This is not your typical unboxing.
I am sharing my own experience of using the Mi True Wireless Earphones 2 (shortened to Mi TWE2 from now on) for a week. I used these earphones during work commute (walk + cycle), in the office (relatively quiet, not shop/factory floor type of noise) and at home (mostly Youtube and music listening in FLAC format). For home use, I am normally a HD650 open-back headphone user, looking for something to use on daily commute and the occasional office calls, so the two qualities I am interested in are: decent sound quality, and good for phone/app calls. I own the Edifier W2000BT but Mi TWE2 is the first pair of true wireless that I have used for more one hour.

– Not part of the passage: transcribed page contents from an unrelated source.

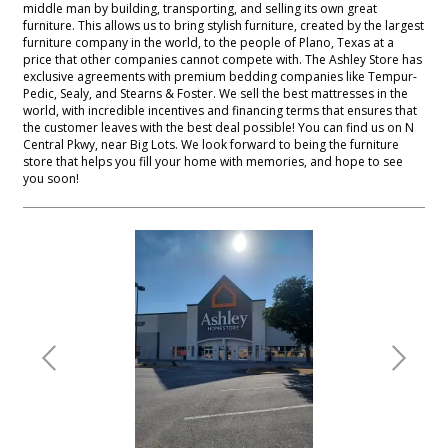
middle man by building, transporting, and selling its own great
furniture. This allows us to bring stylish furniture, created by the largest
furniture company in the world, to the people of Plano, Texas at a
price that other companies cannot compete with. The Ashley Store has
exclusive agreements with premium bedding companies like Tempur-
Pedic, Sealy, and Stearns & Foster. We sell the best mattresses in the
world, with incredible incentives and financing terms that ensures that
the customer leaves with the best deal possible! You can find us on N
Central Pkwy, near Big Lots. We look forward to being the furniture
store that helps you fill your home with memories, and hope to see
you soon!
Previous
Next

To be honest, of the specs that can easily found, the only information that I am interested in are:
- Bluetooth 5.0
- True wireless Qualcomm chip
- Battery consumption: about 3 hours (this was also my experience)
- Cost: RMB 399 (US$56)
To start off I’d say this is an excellent pair true wireless earphone if your use case restricts to two or less devices, in a mainly office or home environment. Build quality feels good, and good value for money. However as a disclaimer I did not search for competing devices (and frankly there is quite a few, with big range in price) but placed my faith in the Xiaomi/One more brand that is behind this pair of earphones.
Pros
- Sound quality good (music and receiving calls). no complaints of tinny sound.
- Each earphone can pair to a different device.
- Light weight, where you really hardly feel the presence.
Cons
- (Passive) Noise cancellation is non-existent. The Mi TWE2 is more of the Air Pods 1/2 design where the earphones hang on to your ears, so environmental noises will leak in naturally. To be fair, each person’s ear is different and it may be just that this is of looser fit for me.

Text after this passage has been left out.